### What you should do
Your answer should be every line of the entries that has the string "approve" in it.

### Given data
○ ○ ○ ○ ○ ○ ○
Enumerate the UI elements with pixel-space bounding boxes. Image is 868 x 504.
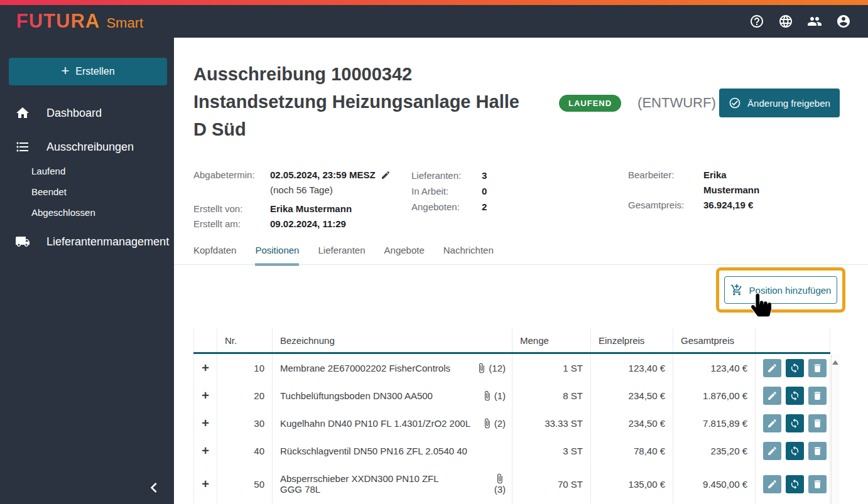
status-draft-label: (ENTWURF) [637, 95, 716, 111]
attachments-chip[interactable]: (1) [482, 390, 506, 401]
help-icon[interactable] [749, 13, 765, 29]
suppliers-label: Lieferanten: [411, 168, 482, 183]
expand-row-button[interactable]: + [193, 382, 217, 409]
sidebar-subnav: Laufend Beendet Abgeschlossen [0, 161, 174, 223]
expand-row-button[interactable]: + [193, 437, 217, 464]
edit-position-button[interactable] [763, 387, 781, 405]
sidebar-item-label: Lieferantenmanagement [46, 235, 169, 249]
list-icon [15, 139, 30, 154]
delete-position-button[interactable] [808, 475, 827, 493]
sidebar: + Erstellen Dashboard Ausschreibungen La… [0, 38, 174, 504]
meta-editor: Bearbeiter: Erika Mustermann Gesamtpreis… [628, 168, 759, 213]
language-globe-icon[interactable] [778, 13, 794, 29]
tab-nachrichten[interactable]: Nachrichten [443, 245, 494, 265]
refresh-icon [789, 418, 800, 429]
create-button[interactable]: + Erstellen [9, 58, 167, 85]
attachment-count: (1) [494, 390, 506, 401]
attachment-count: (2) [494, 418, 506, 429]
position-nr: 30 [217, 409, 273, 437]
position-nr: 50 [217, 464, 273, 503]
sidebar-item-abgeschlossen[interactable]: Abgeschlossen [31, 202, 174, 223]
brand-name: FUTURA [16, 10, 100, 33]
add-cart-icon [730, 284, 743, 296]
table-row: + 40 Rückschlagventil DN50 PN16 ZFL 2.05… [193, 437, 830, 464]
add-position-button[interactable]: Position hinzufügen [724, 276, 837, 304]
user-groups-icon[interactable] [806, 13, 823, 29]
in-progress-value: 0 [482, 183, 487, 199]
plus-icon: + [61, 64, 69, 78]
total-price-label: Gesamtpreis: [628, 198, 703, 213]
created-by-label: Erstellt von: [193, 201, 270, 217]
trash-icon [812, 418, 823, 429]
sidebar-item-label: Dashboard [46, 107, 102, 120]
refresh-position-button[interactable] [786, 442, 804, 460]
paperclip-icon [482, 418, 492, 429]
delete-position-button[interactable] [808, 387, 827, 405]
attachments-chip[interactable]: (12) [476, 363, 506, 373]
sidebar-item-dashboard[interactable]: Dashboard [0, 99, 174, 127]
trash-icon [812, 390, 823, 401]
sidebar-item-laufend[interactable]: Laufend [31, 161, 174, 181]
truck-icon [15, 234, 30, 249]
refresh-icon [789, 390, 800, 401]
edit-position-button[interactable] [763, 414, 781, 432]
annotation-highlight: Position hinzufügen [716, 267, 845, 313]
position-description: Kugelhahn DN40 PN10 FL 1.4301/ZrO2 200L [280, 418, 470, 429]
main-content: Ausschreibung 10000342 Instandsetzung He… [174, 38, 868, 504]
sidebar-item-ausschreibungen[interactable]: Ausschreibungen [0, 133, 174, 161]
table-scrollbar[interactable] [831, 355, 839, 504]
edit-position-button[interactable] [763, 442, 781, 460]
refresh-icon [789, 446, 800, 456]
expand-row-button[interactable]: + [193, 409, 217, 437]
refresh-position-button[interactable] [786, 475, 804, 493]
offers-label: Angeboten: [411, 199, 482, 215]
sidebar-collapse-button[interactable] [144, 478, 164, 498]
account-icon[interactable] [835, 13, 852, 29]
tab-kopfdaten[interactable]: Kopfdaten [193, 245, 236, 265]
tab-angebote[interactable]: Angebote [384, 245, 425, 265]
position-description: Absperrschieber XXDN300 PN10 ZFL GGG 78L [280, 473, 462, 495]
approve-change-button[interactable]: Änderung freigeben [719, 88, 840, 117]
meta-dates: Abgabetermin: 02.05.2024, 23:59 MESZ (no… [193, 168, 420, 232]
tab-positionen[interactable]: Positionen [255, 245, 299, 265]
header-einzelpreis: Einzelpreis [591, 328, 673, 352]
scroll-up-icon[interactable] [832, 360, 838, 365]
app-logo: FUTURA Smart [16, 10, 143, 33]
refresh-icon [789, 363, 800, 373]
expand-row-button[interactable]: + [193, 354, 217, 382]
suppliers-value: 3 [482, 168, 487, 183]
refresh-position-button[interactable] [786, 359, 804, 377]
table-header-row: Nr. Bezeichnung Menge Einzelpreis Gesamt… [193, 328, 830, 354]
position-description: Rückschlagventil DN50 PN16 ZFL 2.0540 40 [280, 446, 467, 456]
header-nr: Nr. [217, 328, 273, 352]
sidebar-item-beendet[interactable]: Beendet [31, 181, 174, 202]
chevron-left-icon [144, 478, 164, 498]
paperclip-icon [482, 390, 492, 401]
position-einzelpreis: 234,50 € [591, 409, 673, 437]
delete-position-button[interactable] [808, 414, 827, 432]
paperclip-icon [476, 363, 487, 373]
table-row: + 50 Absperrschieber XXDN300 PN10 ZFL GG… [193, 464, 830, 503]
edit-position-button[interactable] [763, 475, 781, 493]
attachments-chip[interactable]: (2) [482, 418, 506, 429]
edit-deadline-icon[interactable] [381, 170, 391, 180]
refresh-position-button[interactable] [786, 414, 804, 432]
position-einzelpreis: 135,00 € [591, 464, 673, 503]
created-by-value: Erika Mustermann [270, 201, 420, 217]
tab-lieferanten[interactable]: Lieferanten [318, 245, 365, 265]
delete-position-button[interactable] [808, 359, 827, 377]
pencil-icon [767, 418, 778, 429]
approve-change-label: Änderung freigeben [747, 98, 830, 109]
create-button-label: Erstellen [75, 66, 114, 77]
attachments-chip[interactable]: (3) [494, 473, 506, 495]
trash-icon [812, 479, 823, 490]
sidebar-item-lieferantenmanagement[interactable]: Lieferantenmanagement [0, 228, 174, 255]
position-menge: 1 ST [513, 354, 591, 382]
refresh-position-button[interactable] [786, 387, 804, 405]
status-badge: LAUFEND [559, 95, 621, 112]
add-position-label: Position hinzufügen [749, 285, 832, 296]
delete-position-button[interactable] [808, 442, 827, 460]
edit-position-button[interactable] [763, 359, 781, 377]
attachment-count: (3) [494, 484, 506, 495]
expand-row-button[interactable]: + [193, 464, 217, 503]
○ ○ ○ ○ ○ ○ ○
### Response to this exercise
approve-change-button[interactable]: Änderung freigeben [719, 88, 840, 117]
approve-change-label: Änderung freigeben [747, 98, 830, 109]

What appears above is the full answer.